When I became deputy director of Biopreparat, secret reports on the global state of biological weapons research were sent to me twice a month. They were prepared by a number of intelligence agencies, including the KGB, the GRU, and Medstatistika, a covert research institute at the Ministry of Health.

To our knowledge, none of our satellites in Eastern Europe ran biological weapons programs, though some of our fermenting and drying equipment was manufactured in East Germany. Espionage reports provided evidence of a biowarfare program in Iraq as of 1988 and identified a large biological warfare research complex near Pyongyang, the capital of North Korea. In northwestern China, satellite photos detected what appeared to be a large fermenting plant and a biocontainment lab close to a nuclear testing ground. Intelligence sources found evidence of two epidemics of hemorrhagic fever in this area in the late 1980s, where these diseases were previously unknown. Our analysts concluded that they were caused by an accident in a lab where Chinese scientists were weaponizing viral diseases. A "BW related" facility was identified in Germany (in Münster) and two in France, but much slipped by unnoticed by our intelligence gatherers.


When Yury Ovchinnikov died in 1987, I joined a group of Biopreparat scientists at his funeral services in Moscow. The conversation eventually turned to Cuba's surprising achievements in genetic engineering. Someone mentioned that Cuban scientists had successfully altered strains of bacteria at a pharmaceutical facility just outside of Havana.

"Where did such a poor country get all of that knowledge and equipment?" I asked.

"From us, of course," he answered with a smile.

As I listened in astonishment, he told me that Castro had been taken, during a visit to the Soviet Union in February 1981, to a laboratory where E. coli bacteria had been genetically altered to produce interferon, then thought a key to curing cancer and other diseases. Castro spoke so enthusiastically to Brezhnev about what he had seen that the Soviet leader magnanimously offered his help. A strain of E. coli containing the plasmid used to produce interferon was sent to Havana, along with equipment and working procedures. Within a few years, Cuba had one of the most sophisticated genetic engineering labs in the world — capable of the kind of advanced weapons research we were doing in our own.

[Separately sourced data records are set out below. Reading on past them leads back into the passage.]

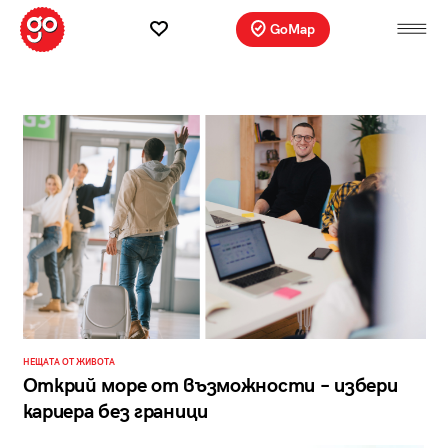
GoMap
НЕЩАТА ОТ ЖИВОТА
Открий море от възможности – избери
кариера без граници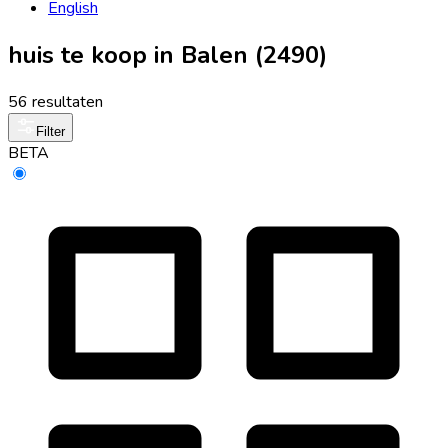
English
huis te koop in Balen (2490)
56 resultaten
Filter
BETA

General Lebedinsky visited Cuba the following year, at Castro's invitation, with a team of military scientists. He was set up in a ten-room beach-front cottage near Havana and boasted of being received like a king. An epidemic of dengue fever had broken out a few months earlier, infecting 350,000 people. Castro was convinced that this was the result of an American biological attack. He asked Lebedinsky and his scientists to study the strain of the dengue virus in special labs set up near the cottage compound. All evidence pointed to a natural outbreak — the strain was Cuban, not American — but Castro was less interested in scientific process than in political expediency.